Abstract
AIM
To describe an association between extrafoveal vitreoretinal traction and chronic macular edema, either diffuse (DiME) or cystoid (CME), by the use of optical coherence tomography (OCT).
METHODS
Charts and OCT findings of two patients with persistent DiME or persistent DiME accompanied by CME, both associated with extrafoveal vitreous traction membranes were analyzed. Excluded were eyes that either had another vitreoretinopathy that could affect the analysis, had undergone pars plana vitrectomy or that had been treated by intravitreal medications. An age-matched normal control group for OCT (n=12) allowed for the quantification of the normal macular thicknesses.
RESULTS
One patient (one eye) following perforating ocular injury and one patient (one eye) of idiopathic origin, both with chronic macular edema refractive to conventional treatment, were found to be associated with extrafoveal vitreoretinal traction in each eye. Retinal edema that was underlying the traction site in each eye was in continuum with the central macular edema, thus manifesting as diffuse macular edema. The automatic central 6-radial lines program in the OCT enabled the detection of the traction site in one eye, while in the other eye the diagnosis was achieved only with the additional use of the Line group program.
CONCLUSION
Chronic diffuse macular edema might be related to extrafoveal vitreoretinal traction. Careful search with the diverse OCT programs should be made in order to detect extrafoveal traction sites. Further studies and a larger cohort are required to compare the efficacy of early vitrectomy or pharmacologic vitreolysis versus the current therapeutic approaches in these situations.

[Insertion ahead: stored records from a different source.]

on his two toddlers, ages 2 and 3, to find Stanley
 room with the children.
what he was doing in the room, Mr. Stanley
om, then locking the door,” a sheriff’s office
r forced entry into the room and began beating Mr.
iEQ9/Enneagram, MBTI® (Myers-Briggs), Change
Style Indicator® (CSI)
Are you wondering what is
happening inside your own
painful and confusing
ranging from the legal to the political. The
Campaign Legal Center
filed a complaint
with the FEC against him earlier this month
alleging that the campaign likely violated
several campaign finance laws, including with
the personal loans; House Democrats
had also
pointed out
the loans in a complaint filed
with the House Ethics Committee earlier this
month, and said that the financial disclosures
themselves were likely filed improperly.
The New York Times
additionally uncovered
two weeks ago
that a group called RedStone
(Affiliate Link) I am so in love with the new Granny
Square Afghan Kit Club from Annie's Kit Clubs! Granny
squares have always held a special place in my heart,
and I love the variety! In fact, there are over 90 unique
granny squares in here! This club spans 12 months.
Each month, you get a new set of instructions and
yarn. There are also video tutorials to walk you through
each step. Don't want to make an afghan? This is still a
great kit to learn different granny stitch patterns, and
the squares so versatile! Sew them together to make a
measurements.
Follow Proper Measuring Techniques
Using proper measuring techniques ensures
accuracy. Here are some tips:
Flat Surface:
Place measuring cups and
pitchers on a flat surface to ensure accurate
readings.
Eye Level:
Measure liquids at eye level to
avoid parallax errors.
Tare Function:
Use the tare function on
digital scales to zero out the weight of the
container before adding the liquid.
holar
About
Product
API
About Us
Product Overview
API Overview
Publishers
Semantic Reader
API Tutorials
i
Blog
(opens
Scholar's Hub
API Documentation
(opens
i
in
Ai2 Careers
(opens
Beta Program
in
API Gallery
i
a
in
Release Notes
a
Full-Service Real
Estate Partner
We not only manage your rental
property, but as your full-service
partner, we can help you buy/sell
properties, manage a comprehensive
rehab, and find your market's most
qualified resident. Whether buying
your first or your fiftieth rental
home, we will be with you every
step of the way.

Keywords: extrafoveal vitreous traction, macular edema, optical coherence tomography, ocular perforation
INTRODUCTION
Macular edema may appear in a diffuse and/or cystoid pattern and is related to diverse etiologies including ocular vascular diseases (i.e. diabetic retinopathy and retinal vein occlusion) as well as non-vascular circumstances such as pseudophakia, penetrating ocular injury and uveitis. The onset of macular edema has been associated with the breakdown of the blood-retinal barrier caused by diverse mechanisms like the expression of inflammatory mediators (e.g., prostaglandins)[1],[2] and/or vascular endothelial growth factor (VEGF). Other documented causes of macular edema are those associated with tractional forces such as vitreofoveal traction[3] as well as vitreous traction membranes that are located extrafoveally[4],[5], either retinal or at the optic nerve head (ONH; i.e. vitreopapillary traction). Epiretinal membranes (ERM) have also been found to be associated with macular edema[6].

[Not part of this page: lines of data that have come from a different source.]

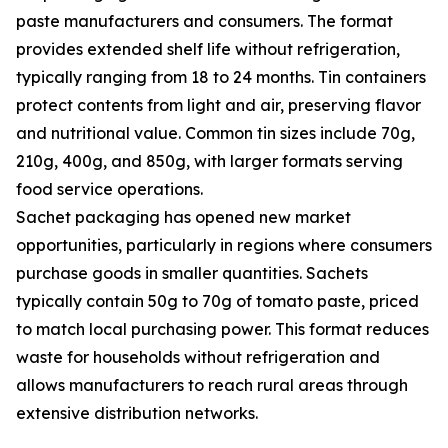
paste manufacturers and consumers. The format
provides extended shelf life without refrigeration,
typically ranging from 18 to 24 months. Tin containers
protect contents from light and air, preserving flavor
and nutritional value. Common tin sizes include 70g,
210g, 400g, and 850g, with larger formats serving
food service operations.
Sachet packaging has opened new market
opportunities, particularly in regions where consumers
purchase goods in smaller quantities. Sachets
typically contain 50g to 70g of tomato paste, priced
to match local purchasing power. This format reduces
waste for households without refrigeration and
allows manufacturers to reach rural areas through
extensive distribution networks.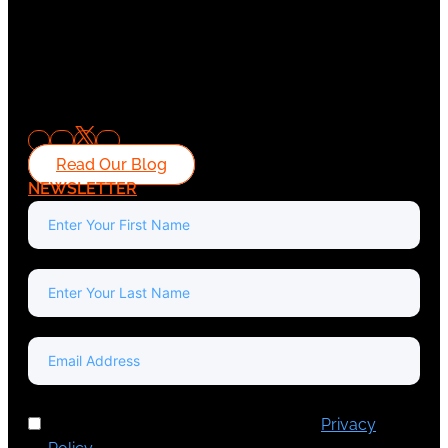
Read Our Blog
NEWSLETTER
I've read and accept Europa Media's
Privacy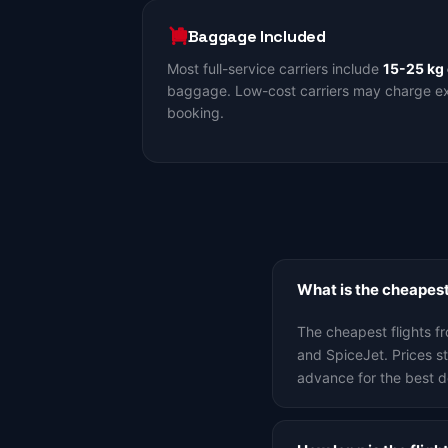
Baggage Included
Most full-service carriers include
15-25 kg
baggage. Low-cost carriers may charge ext
booking.
What is the cheapest
The cheapest flights f
and SpiceJet. Prices 
advance for the best d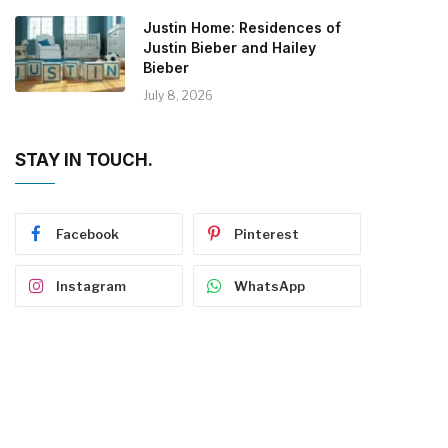
Justin Home: Residences of
Justin Bieber and Hailey
Bieber
July 8, 2026
STAY IN TOUCH.
Facebook
Pinterest
Instagram
WhatsApp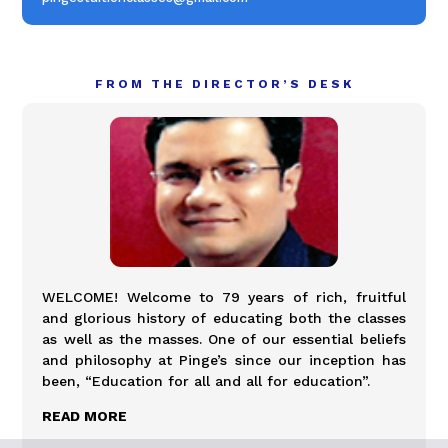
FROM THE DIRECTOR’S DESK
WELCOME! Welcome to 79 years of rich, fruitful
and glorious history of educating both the classes
as well as the masses. One of our essential beliefs
and philosophy at Pinge’s since our inception has
been, “Education for all and all for education”.
READ MORE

Prompt treatment of macular edema is required since irreversible macular changes might occur if macular edema is present for a long time[7]. Various pharmacologic agents are commonly used for the treatment, including topical, sub-Tenon's, intravitreal and systemic corticosteroids, oral and topical nonsteroidal anti-inflammatory agents (NSAIDs), and antiangiogenic agents such as bevacizumab (Avastin)[8]. However not all patients respond to these therapies[9] or sometimes their benefit is only temporary[8],[10]. Regarding surgery, pars plana vitrectomy (PPV) has been reported relatively beneficial for the reabsorption of macular edema in various conditions (diabetes, retinal occlusive disease, pseudophakia)[11]. Recently, pharmacologic vitreolysis has been reported efficacious in the treatment of macular edema of diverse origins. Sakuma et al[12] described marked improvement of macular edema and visual acuity associated with total posterior vitreous detachment (PVD) in 23 of 26 eyes with branch retinal vein occlusion (BRVO) after a single intravitreal injection of autologous plasmin enzyme. Similarly, Stalmans et al[13] reported a success rate of 58% in releasing vitreomacular adhesions that resulted from various etiologies and a reduction of macular edema after repeated intravitreal injections of microplasmin.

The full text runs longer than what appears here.